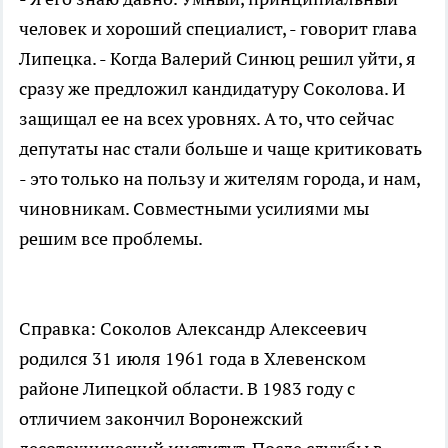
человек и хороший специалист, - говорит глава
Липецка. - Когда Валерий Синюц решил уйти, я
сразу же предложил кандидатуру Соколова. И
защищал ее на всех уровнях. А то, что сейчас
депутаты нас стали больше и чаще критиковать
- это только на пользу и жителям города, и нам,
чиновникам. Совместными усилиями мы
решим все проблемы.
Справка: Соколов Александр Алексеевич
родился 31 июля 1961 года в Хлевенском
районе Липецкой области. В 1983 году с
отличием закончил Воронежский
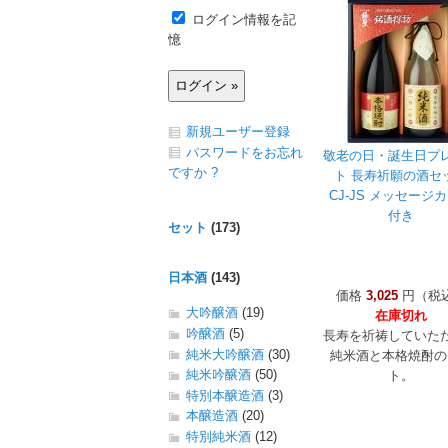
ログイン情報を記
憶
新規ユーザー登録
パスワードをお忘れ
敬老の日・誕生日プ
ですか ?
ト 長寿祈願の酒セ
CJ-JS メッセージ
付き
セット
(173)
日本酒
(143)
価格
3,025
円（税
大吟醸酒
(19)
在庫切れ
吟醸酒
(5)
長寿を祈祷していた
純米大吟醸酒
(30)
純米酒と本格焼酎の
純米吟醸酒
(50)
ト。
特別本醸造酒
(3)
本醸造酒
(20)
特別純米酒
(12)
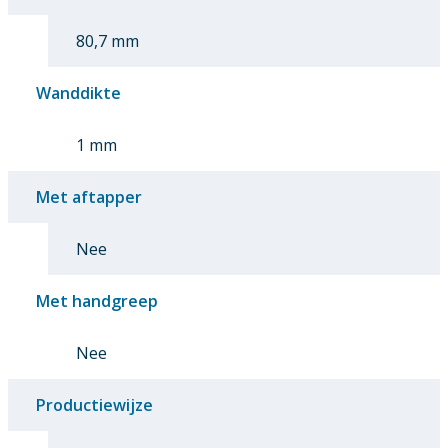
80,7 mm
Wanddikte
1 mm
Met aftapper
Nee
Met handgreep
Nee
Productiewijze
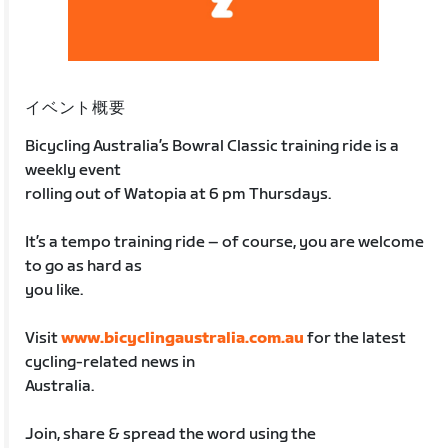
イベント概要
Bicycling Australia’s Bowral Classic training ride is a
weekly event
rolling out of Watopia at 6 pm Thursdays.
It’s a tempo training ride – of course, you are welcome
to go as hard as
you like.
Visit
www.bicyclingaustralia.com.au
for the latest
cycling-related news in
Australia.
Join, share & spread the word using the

» Task description: Every line of the data is to be transcribed exactly, and no picture is to be included.

» Solution:
человек и хороший специалист, - говорит глава
Липецка. - Когда Валерий Синюц решил уйти, я
сразу же предложил кандидатуру Соколова. И
защищал ее на всех уровнях. А то, что сейчас
депутаты нас стали больше и чаще критиковать
- это только на пользу и жителям города, и нам,
чиновникам. Совместными усилиями мы
решим все проблемы.
Справка: Соколов Александр Алексеевич
родился 31 июля 1961 года в Хлевенском
районе Липецкой области. В 1983 году с
отличием закончил Воронежский
ログイン情報を記
憶
新規ユーザー登録
パスワードをお忘れ
敬老の日・誕生日プ
ですか ?
ト 長寿祈願の酒セ
CJ-JS メッセージ
付き
セット
(173)
日本酒
(143)
価格
3,025
円（税
大吟醸酒
(19)
在庫切れ
吟醸酒
(5)
長寿を祈祷していた
純米大吟醸酒
(30)
純米酒と本格焼酎の
純米吟醸酒
(50)
ト。
特別本醸造酒
(3)
本醸造酒
(20)
特別純米酒
(12)
80,7 mm
Wanddikte
1 mm
Met aftapper
Nee
Met handgreep
Nee
Productiewijze
イベント概要
Bicycling Australia’s Bowral Classic training ride is a
weekly event
rolling out of Watopia at 6 pm Thursdays.
It’s a tempo training ride – of course, you are welcome
to go as hard as
you like.
Visit
www.bicyclingaustralia.com.au
for the latest
cycling-related news in
Australia.
Join, share & spread the word using the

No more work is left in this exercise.